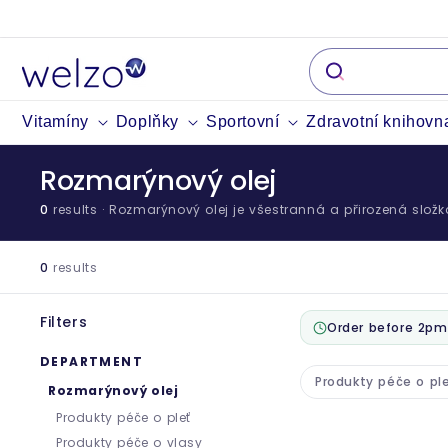
Přeskočit
na
obsah
Vitamíny
Doplňky
Sportovní
Zdravotní knihovn
Rozmarýnový olej
0
results
· Rozmarýnový olej je všestranná a přirozená složk
0
results
Filters
Order before 2pm
DEPARTMENT
Produkty péče o pl
Rozmarýnový olej
Produkty péče o pleť
Produkty péče o vlasy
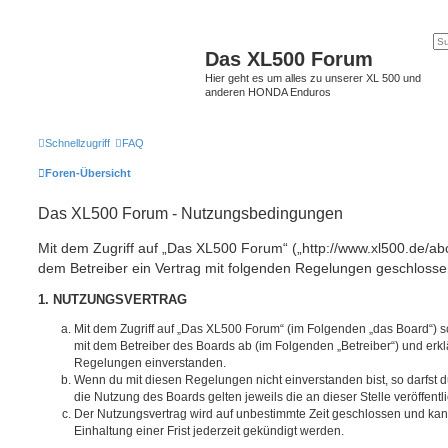
Das XL500 Forum
Hier geht es um alles zu unserer XL 500 und
anderen HONDA Enduros
Schnellzugriff
FAQ
Foren-Übersicht
Das XL500 Forum - Nutzungsbedingungen
Mit dem Zugriff auf „Das XL500 Forum“ („http://www.xl500.de/abc
dem Betreiber ein Vertrag mit folgenden Regelungen geschlosse
1. NUTZUNGSVERTRAG
Mit dem Zugriff auf „Das XL500 Forum“ (im Folgenden „das Board“) s
mit dem Betreiber des Boards ab (im Folgenden „Betreiber“) und erkl
Regelungen einverstanden.
Wenn du mit diesen Regelungen nicht einverstanden bist, so darfst d
die Nutzung des Boards gelten jeweils die an dieser Stelle veröffent
Der Nutzungsvertrag wird auf unbestimmte Zeit geschlossen und ka
Einhaltung einer Frist jederzeit gekündigt werden.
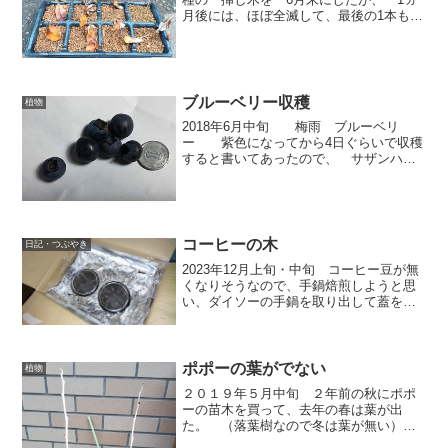
月後には、ほぼ全滅して、最後の1本も、
今年の猛暑で風前の灯火 （昨年も今年
も直射日光は当たらない場所に置いた）
それから更に1ヵ月経って9月になっても1
本は生きて...
ブルーベリー収穫
植物
2018年6月中旬 梅雨 ブルーベリ
ー 紫色になってから4日ぐらいで収穫
すると書いてあったので、 サザンハイ
ブッシュ系 6粒収穫した。 自分の
分 2粒食べた。 土にピートモス使っ
たり、有機肥料や アルカリ浄水器の
酸性水を貯めた水で水...
コーヒーの木
日記・つぶやき
2023年12月上旬・中旬 コーヒー豆が無
くなりそうなので、手鍋焙煎しようと思
い、ダイソーの手鍋を取り出して蓋をあ
けたら、取手の樹脂が割れて外れた。買
ったのは今年の4月で、何度目かの焙煎中
に蓋を開けた時、取手のネジがはずれ
た。その後、そのね...
ポポーの葉がでない
植物
２０１９年５月中旬 ２年前の秋にポポ
ーの苗木を買って、去年の春は葉が出
た。 （落葉樹なので冬は葉が無い）
昨年の秋に、一回り大きい植木鉢に植え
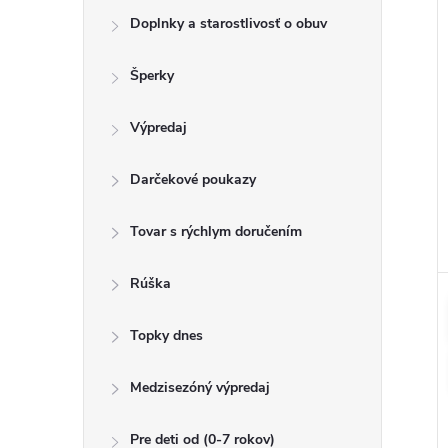
Doplnky a starostlivosť o obuv
Šperky
Výpredaj
Darčekové poukazy
Tovar s rýchlym doručením
Rúška
Topky dnes
Medzisezóný výpredaj
Pre deti od (0-7 rokov)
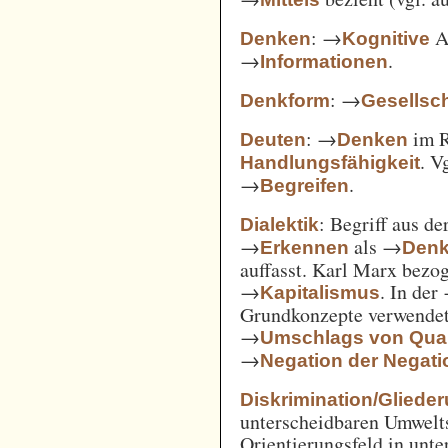
: →
Ak
Denken
Kognitive
→
.
Informationen
: →
Denkform
Gesellsch
: →
im 
Deuten
Denken
. V
Handlungsfähigkeit
→
.
Begreifen
: Begriff aus d
Dialektik
→
als →
Erkennen
Den
auffasst. Karl Marx bezo
→
. In der
Kapitalismus
Grundkonzepte verwendet
→
Umschlags von Quant
→
Negation der Negati
Diskrimination/Gliede
unterscheidbaren Umwelts
Orientierungsfeld in unte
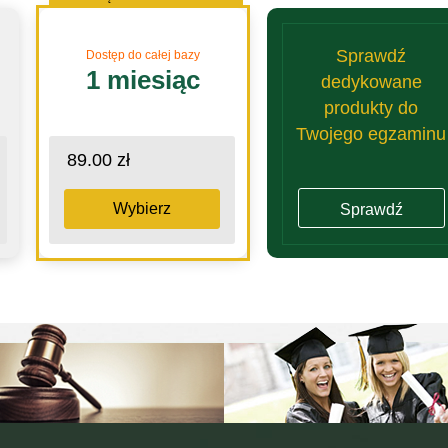
Sprawdź
Dostęp do całej bazy
1 miesiąc
dedykowane
produkty do
Twojego egzaminu
89.00 zł
Wybierz
Sprawdź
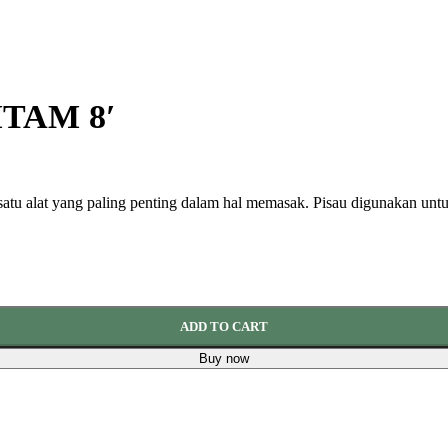
TAM 8′
ah satu alat yang paling penting dalam hal memasak. Pisau digunakan 
ADD TO CART
Buy now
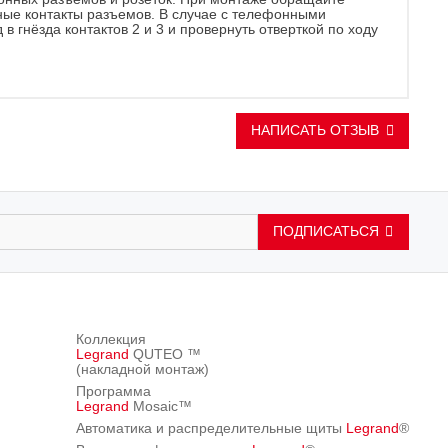
ные контакты разъемов. В случае с телефонными
 гнёзда контактов 2 и 3 и провернуть отверткой по ходу
НАПИСАТЬ ОТЗЫВ
ПОДПИСАТЬСЯ
Коллекция
Legrand
QUTEO ™
(накладной монтаж)
Программа
Legrand
Mosaic™
Автоматика и распределительные щиты
Legrand
®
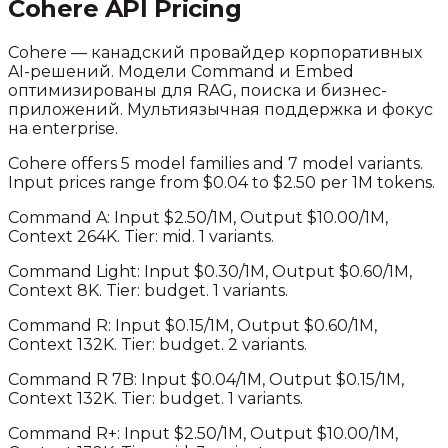
Cohere
API Pricing
Cohere — канадский провайдер корпоративных
AI-решений. Модели Command и Embed
оптимизированы для RAG, поиска и бизнес-
приложений. Мультиязычная поддержка и фокус
на enterprise.
Cohere
offers
5
model families and
7
model variants.
Input prices range from $0.04 to $2.50 per 1M tokens.
Command A
: Input $
2.50
/1M, Output $
10.00
/1M,
Context
264K
. Tier:
mid
.
1
variants.
Command Light
: Input $
0.30
/1M, Output $
0.60
/1M,
Context
8K
. Tier:
budget
.
1
variants.
Command R
: Input $
0.15
/1M, Output $
0.60
/1M,
Context
132K
. Tier:
budget
.
2
variants.
Command R 7B
: Input $
0.04
/1M, Output $
0.15
/1M,
Context
132K
. Tier:
budget
.
1
variants.
Command R+
: Input $
2.50
/1M, Output $
10.00
/1M,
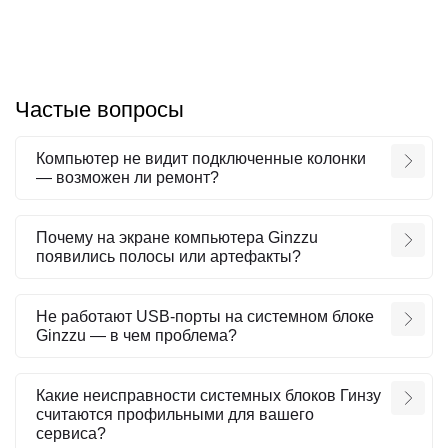
Частые вопросы
Компьютер не видит подключенные колонки
— возможен ли ремонт?
Почему на экране компьютера Ginzzu
появились полосы или артефакты?
Не работают USB-порты на системном блоке
Ginzzu — в чем проблема?
Какие неисправности системных блоков Гинзу
считаются профильными для вашего
сервиса?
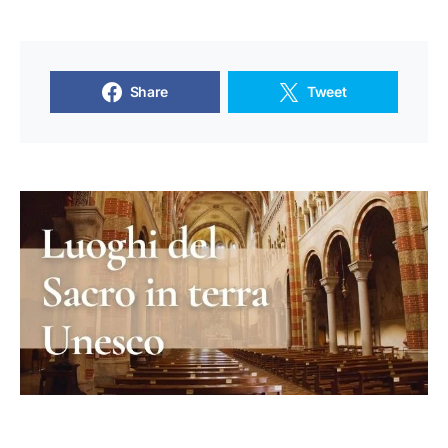
Share
Tweet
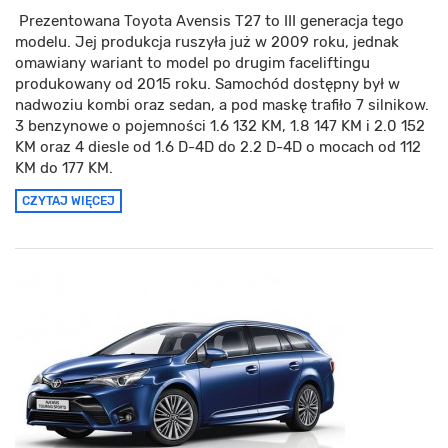
Prezentowana Toyota Avensis T27 to III generacja tego
modelu. Jej produkcja ruszyła już w 2009 roku, jednak
omawiany wariant to model po drugim faceliftingu
produkowany od 2015 roku. Samochód dostępny był w
nadwoziu kombi oraz sedan, a pod maskę trafiło 7 silnikow.
3 benzynowe o pojemności 1.6 132 KM, 1.8 147 KM i 2.0 152
KM oraz 4 diesle od 1.6 D-4D do 2.2 D-4D o mocach od 112
KM do 177 KM.
CZYTAJ WIĘCEJ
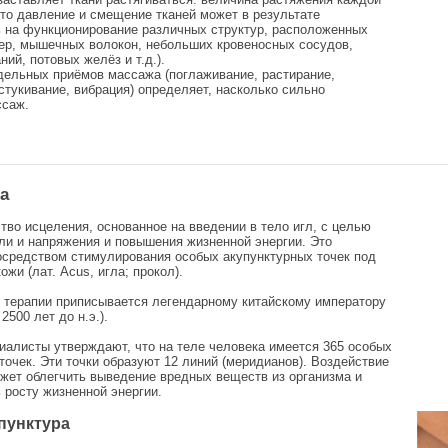
Это давление и смещение тканей может в результате
ь на функционирование различных структур, расположенных
мер, мышечных волокон, небольших кровеносных сосудов,
ний, потовых желёз и т.д.).
дельных приёмов массажа (поглаживание, растирание,
стукивание, вибрация) определяет, насколько сильно
саж.
а
тво исцеления, основанное на введении в тело игл, с целью
и и напряжения и повышения жизненной энергии. Это
осредством стимулирования особых акупунктурных точек под
жи (лат. Acus, игла; прокол).
 терапии приписывается легендарному китайскому императору
2500 лет до н.э.).
иалисты утверждают, что на теле человека имеется 365 особых
точек. Эти точки образуют 12 линий (меридианов). Воздействие
ожет облегчить выведение вредных веществ из организма и
 росту жизненной энергии.
пунктура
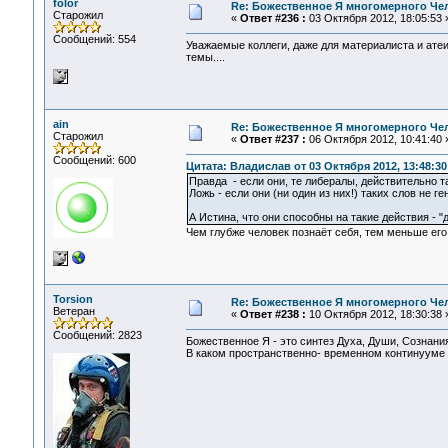
folor
Re: Божественное Я многомерного Че
Старожил
«
Ответ #236 :
03 Октября 2012, 18:05:53 
Сообщений: 554
Уважаемые коллеги, даже для материалиста и ате
темы....
ain
Re: Божественное Я многомерного Че
Старожил
«
Ответ #237 :
06 Октября 2012, 10:41:40 
Сообщений: 600
Цитата: Владислав от 03 Октября 2012, 13:48:30
Правда - если они, те либералы, действительно т
Ложь - если они (ни один из них!) таких слов не г
А Истина, что они способны на такие действия - "д
Чем глубже человек познаёт себя, тем меньше его
Torsion
Re: Божественное Я многомерного Че
Ветеран
«
Ответ #238 :
10 Октября 2012, 18:30:38 
Сообщений: 2823
Божественное Я - это синтез Духа, Души, Сознани
В каком пространственно- временном континууме 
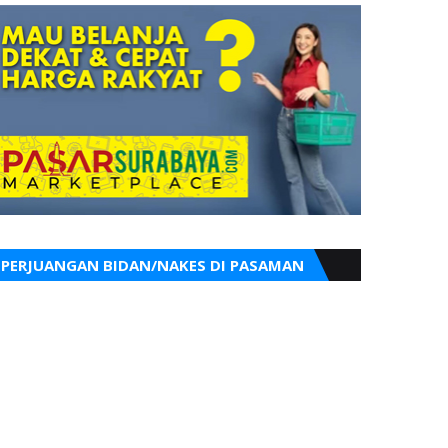
PERJUANGAN BIDAN/NAKES DI PASAMAN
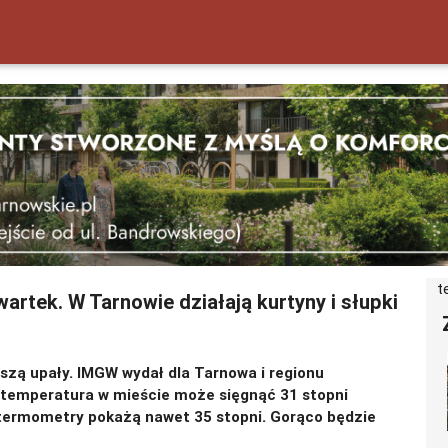
t
artek. W Tarnowie działają kurtyny i słupki
oszą upały. IMGW wydał dla Tarnowa i regionu
, temperatura w mieście może sięgnąć 31 stopni
o termometry pokażą nawet 35 stopni. Gorąco będzie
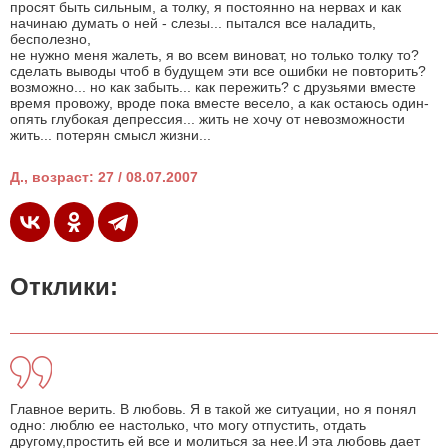
просят быть сильным, а толку, я постоянно на нервах и как
начинаю думать о ней - слезы... пытался все наладить,
бесполезно,
не нужно меня жалеть, я во всем виноват, но только толку то?
сделать выводы чтоб в будущем эти все ошибки не повторить?
возможно... но как забыть... как пережить? с друзьями вместе
время провожу, вроде пока вместе весело, а как остаюсь один-
опять глубокая депрессия... жить не хочу от невозможности
жить... потерян смысл жизни...
Д., возраст: 27 / 08.07.2007
Отклики:
Главное верить. В любовь. Я в такой же ситуации, но я понял
одно: люблю ее настолько, что могу отпустить, отдать
другому,простить ей все и молиться за нее.И эта любовь дает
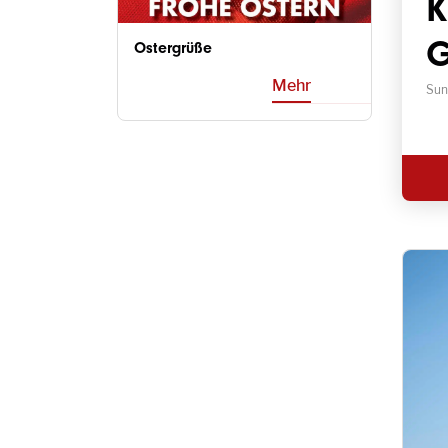
K
G
Ostergrüße
Mehr
Sun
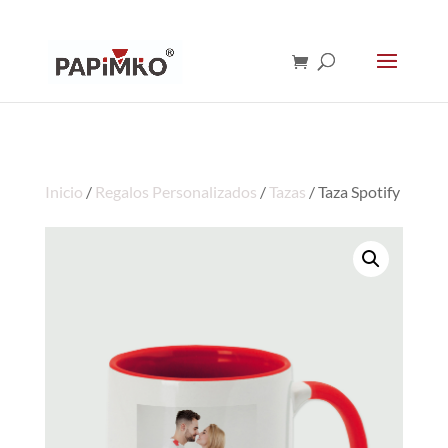
Inicio
/
Regalos Personalizados
/
Tazas
/ Taza Spotify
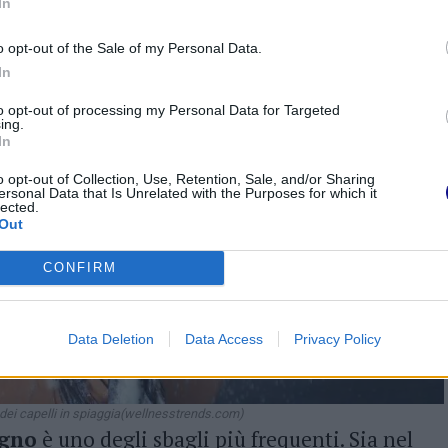
In
o opt-out of the Sale of my Personal Data.
In
to opt-out of processing my Personal Data for Targeted
ing.
In
o opt-out of Collection, Use, Retention, Sale, and/or Sharing
ersonal Data that Is Unrelated with the Purposes for which it
lected.
Out
CONFIRM
Data Deletion
Data Access
Privacy Policy
a dei capelli in spiaggia(wellnesstrends.com)
agno
è uno degli sbagli più frequenti. Sia nel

━━━━━━━━

*Brief*:
Which lines of the records above hold the word "oraz"? Copy each of them.

*The completed task*:
nadwoziu kombi oraz sedan, a pod maskę trafiło 7 silnikow.
KM oraz 4 diesle od 1.6 D-4D do 2.2 D-4D o mocach od 112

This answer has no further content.